WHITE SAVIORISM: Analysis of the Mainstream White Savior Trope in Popular Films and Media

What is white saviorism or the white savior trope? In his book, "The White Savior Film: Content, Critics, and Consumption”, sociologist Matthew Hughey defines the white savior trope in film as belonging to a genre in which “a white messianic character saves a lower or working-class, usually urban or isolated, nonwhite character from a sad fate.”¹¹ To understand where this comes from, we need to better understand the concept of the '“white man’s burden”, a phrase made popular by British author Rudyard Kipling ¹¹ ¹².

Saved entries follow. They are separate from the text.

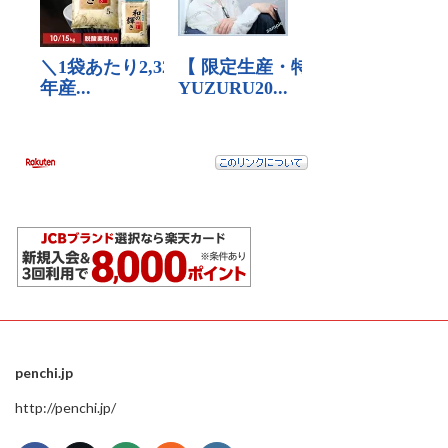
penchi.jp
http://penchi.jp/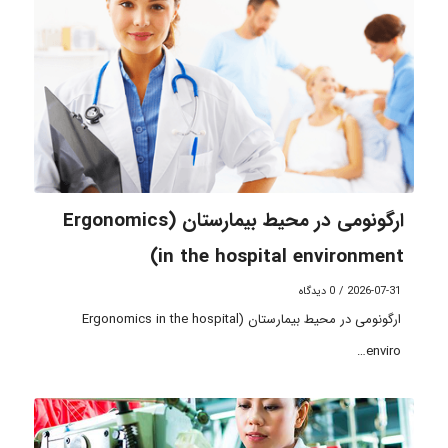
ارگونومی در محیط بیمارستان (Ergonomics
in the hospital environment)
2026-07-31
/
0 دیدگاه
ارگونومی در محیط بیمارستان (Ergonomics in the hospital
enviro…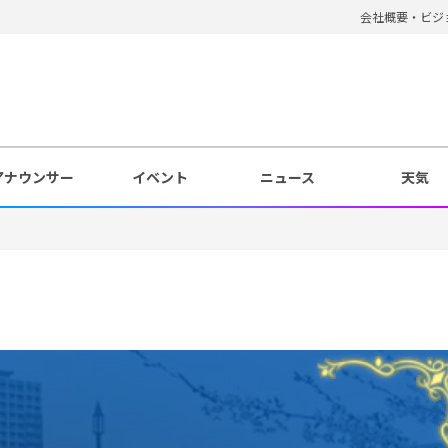
会社概要・ビジ
アナウンサー
イベント
ニュース
天気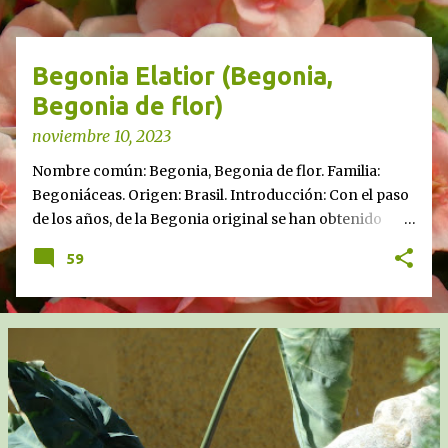
r
a
d
Begonia Elatior (Begonia,
a
Begonia de flor)
s
noviembre 10, 2023
Nombre común: Begonia, Begonia de flor. Familia:
Begoniáceas. Origen: Brasil. Introducción: Con el paso
de los años, de la Begonia original se han obtenido
infinidad de híbridos y variedades, el género Begonia
59
comprende más de 1.500 especies, todas ellas de zonas
tropicales de Asia, África y América. La que tratamos en
esta entrada es un híbrido procedente de los cultivos
ingleses conocido en los mercados desde hace muchos
años.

In his poem “The White Man’s Burden”, Kipling describes the moral responsibility of the white man: to uplift and govern the people of color around the world who do not know any better¹³. The poem was originally written in 1897 for Queen Elizabeth’s Diamond Jubilee but was later modified and republished in 1899 as a call to action to the United States encouraging them to conquer the Philippines¹¹ ¹² ¹³. This poem produced an image of the superior white man and his subordinate, the person of color was often used as a rationale for the atrocities committed by colonial powers. According to Hughey, “The white savior film perpetuates, in subtle and friendly terms, the archaic paradigm of manifest destiny, the white man’s burden, and the great white hope.” It is, in other words, a vestige of continued attempts to assert white dominance in an increasingly multicultural world where white people may feel as if they are losing relevance. Carving out this role of savior allows them to participate in racial dialogues from a place of comfort and security, as opposed to the vulnerability it demands from the people of color involved¹¹. To paint a clearer picture of this definition, I present two examples: The Blind Side and The Help.

The Blind Side

The Blind Side is an award-winning film based on the real-life story of NFL player Michael Oher and the Tuohy family, a well-to-do Southern family who fostered Michael Oher and ultimately welcomed him into their family. In the film, Michael is portrayed as coming from an unstable household with no support from his family or friends. Wanting to help him, the Tuohys take him in and help him with academics and athletics, uncovering the true athlete within him. Ultimately their efforts change his life and he commits to Ole Miss for football and goes on to the NFL. While this narrative is touching, it is not an accurate depiction of the events that happened according to Michael Oher himself.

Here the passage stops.